Braucht es ein bundesweites Böllerverbot in Deutschland? Nachdem es vor allem in Berlin in der Silvesternacht zu heftigen Vorkommnissen mit fünf Toten und vielen Verletzten gekommen war, hat die Diskussion um ein Verbot neue Dynamik bekommen. Die Gewerkschaft der Polizei reichte beim Innenministerium eine Petition für ein Böllerverbot mit rund 1,5 Millionen Unterschriften ein.
In Unterfranken blieb es relativ friedlich. Rund 130 Einsätze gab es für die Polizei zwar, jedoch blieben größere Vorkommnisse aus, wie das Polizeipräsidium am Neujahrstag mitteilte. Dennoch wird auch in der Region und im Landkreis Bad Kissingen über ein mögliches Böllerverbot diskutiert. Wie sehen sechs Bürgermeisterinnen beziehungsweise Bürgermeister aus dem Bäderlandkreis die Debatte?
1. Judith Dekant (69), Bürgermeisterin von Thundorf: "Prinzipiell alles zu verbieten, damit tue ich mir schwer"

"In Thundorf handhaben wir es schon seit einigen Jahren so, dass die Gemeinde vor größeren Feuerwerken informiert wird. Es läuft alles sehr geordnet ab, auch diesmal war es wieder sehr ruhig und gut. Es gibt bestimmte Plätze, die vermehrt genutzt, aber auch wieder ordentlich aufgeräumt werden. Vorfälle gab es Gott sei Dank keine. Auf Bundesebene könnte ich damit leben, dass künftig mehr genehmigt werden muss. Aber prinzipiell alles zu verbieten, damit tue ich mir schwer. Man muss natürlich auch sagen: Wir sind eine kleine Ortschaft. Hier kennt jeder jeden und da geht man vielleicht anders miteinander um als in der Großstadt."
2. Andreas Sandwall (54), Bürgermeister von Bad Bocklet: "Ich halte wenig von Verboten"
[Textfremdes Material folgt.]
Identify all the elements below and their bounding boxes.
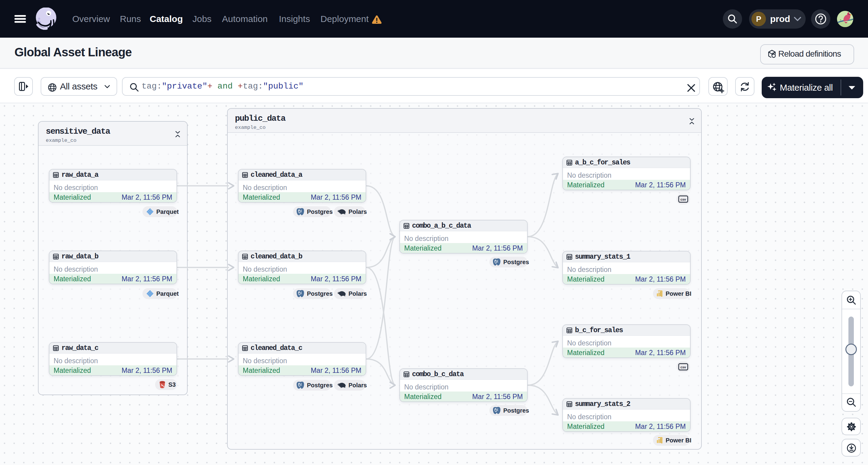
svg-text:csv: csv: [680, 197, 686, 201]
svg-text:csv: csv: [680, 365, 686, 369]
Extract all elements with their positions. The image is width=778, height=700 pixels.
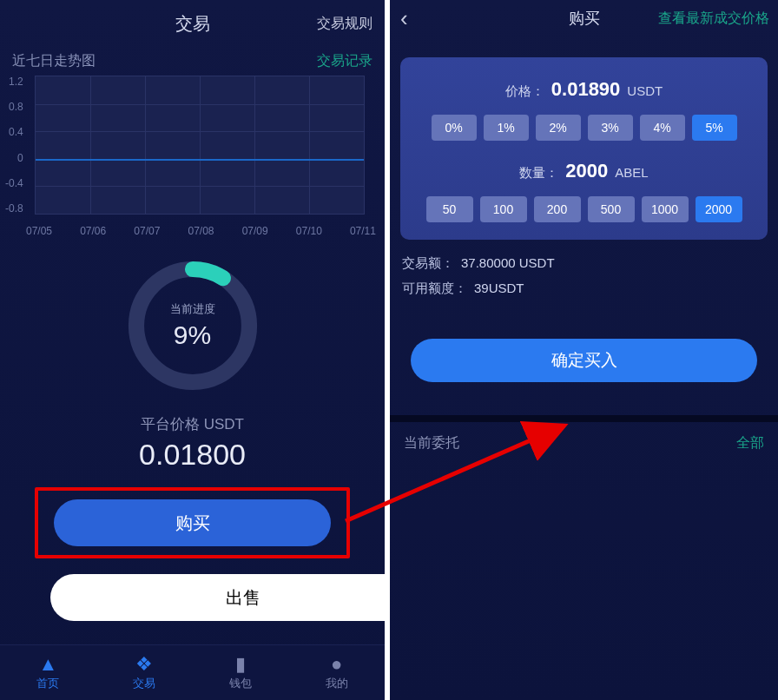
available-value: 39USDT — [474, 281, 524, 297]
y-tick: 0.8 — [5, 101, 23, 113]
y-tick: -0.8 — [5, 202, 23, 215]
buy-button[interactable]: 购买 — [54, 499, 331, 546]
available-label: 可用额度： — [402, 281, 467, 297]
chevron-left-icon: ‹ — [400, 5, 408, 31]
records-link[interactable]: 交易记录 — [317, 52, 373, 70]
confirm-buy-button[interactable]: 确定买入 — [411, 339, 757, 382]
page-title: 交易 — [175, 12, 210, 36]
gauge-value: 9% — [174, 320, 211, 350]
percent-chip[interactable]: 2% — [536, 115, 581, 141]
nav-home[interactable]: ▲ 首页 — [0, 645, 96, 700]
qty-label: 数量： — [519, 165, 558, 182]
all-orders-link[interactable]: 全部 — [736, 434, 764, 452]
qty-chip[interactable]: 100 — [480, 196, 527, 222]
trend-title: 近七日走势图 — [12, 52, 96, 70]
nav-label: 首页 — [36, 676, 59, 691]
user-icon: ● — [331, 655, 342, 674]
qty-chip[interactable]: 1000 — [642, 196, 689, 222]
x-tick: 07/08 — [188, 225, 214, 237]
x-tick: 07/07 — [134, 225, 160, 237]
percent-chip[interactable]: 5% — [692, 115, 737, 141]
x-tick: 07/10 — [296, 225, 322, 237]
nav-mine[interactable]: ● 我的 — [288, 645, 385, 700]
platform-price: 0.01800 — [0, 438, 385, 472]
qty-value: 2000 — [565, 160, 608, 182]
x-tick: 07/06 — [80, 225, 106, 237]
percent-chip[interactable]: 3% — [588, 115, 633, 141]
nav-label: 我的 — [326, 676, 348, 691]
percent-chip[interactable]: 0% — [432, 115, 477, 141]
x-tick: 07/05 — [26, 225, 52, 237]
y-tick: -0.4 — [5, 177, 23, 189]
x-tick: 07/11 — [350, 225, 376, 237]
nav-wallet[interactable]: ▮ 钱包 — [193, 645, 289, 700]
nav-label: 交易 — [133, 676, 155, 691]
progress-gauge: 当前进度 9% — [125, 258, 260, 393]
current-orders-label: 当前委托 — [404, 434, 459, 452]
nav-label: 钱包 — [229, 676, 252, 691]
y-tick: 1.2 — [5, 76, 23, 88]
back-button[interactable]: ‹ — [400, 7, 408, 30]
trade-amount-value: 37.80000 USDT — [461, 255, 555, 272]
trade-icon: ❖ — [135, 655, 153, 674]
price-value: 0.01890 — [551, 78, 621, 101]
trade-amount-label: 交易额： — [402, 255, 454, 272]
sell-button[interactable]: 出售 — [50, 574, 435, 621]
platform-price-label: 平台价格 USDT — [0, 414, 385, 434]
x-tick: 07/09 — [242, 225, 268, 237]
qty-chip[interactable]: 200 — [534, 196, 581, 222]
y-tick: 0 — [5, 152, 23, 164]
page-title: 购买 — [569, 8, 600, 29]
wallet-icon: ▮ — [235, 655, 246, 674]
qty-unit: ABEL — [615, 165, 648, 180]
percent-chip[interactable]: 4% — [640, 115, 685, 141]
price-unit: USDT — [627, 83, 663, 98]
gauge-label: 当前进度 — [170, 301, 215, 317]
qty-chip[interactable]: 50 — [426, 196, 473, 222]
nav-trade[interactable]: ❖ 交易 — [96, 645, 193, 700]
home-icon: ▲ — [38, 655, 57, 674]
y-tick: 0.4 — [5, 126, 23, 138]
qty-chip[interactable]: 500 — [588, 196, 635, 222]
trend-chart: 1.2 0.8 0.4 0 -0.4 -0.8 0 — [0, 76, 385, 237]
qty-chip[interactable]: 2000 — [696, 196, 742, 222]
latest-price-link[interactable]: 查看最新成交价格 — [658, 10, 769, 28]
annotation-highlight-box: 购买 — [35, 487, 350, 558]
price-label: 价格： — [505, 83, 544, 100]
rules-link[interactable]: 交易规则 — [317, 15, 373, 33]
percent-chip[interactable]: 1% — [484, 115, 529, 141]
"Es ist ein schwieriges Thema. Ich halte aber wenig von Verboten. Die Konsequenz ist ja, dass das irgendwer überprüfen muss. Und Verbote schaffen immer den Reiz, dagegen zu verstoßen. Die Polizei ist aus meiner Sicht eh schon an der Grenze des Machbaren. Es kommt dazu, dass hinter dem Feuerwerk auch eine Wirtschaft steht, die viel Geld damit verdient. Und wir bemängeln ja sowieso schon, dass es der Wirtschaft nicht so gut geht. Gewisse Bereiche, wie eine Altstadt, zu sperren, halte ich auf dem Land wegen der Überprüfbarkeit auch für schwierig. In Summe ist ein Verbot für mich kaum durchsetzbar. Diskussionen kommen immer dann auf, wenn etwas passiert. Und was passiert ist, muss man natürlich auch kritisieren. Aber mit Maß und Ziel."
3. Nico Rogge (38), Bürgermeister von Oerlenbach: "90 Prozent gehen sehr verantwortungsvoll mit Feuerwerkskörpern um"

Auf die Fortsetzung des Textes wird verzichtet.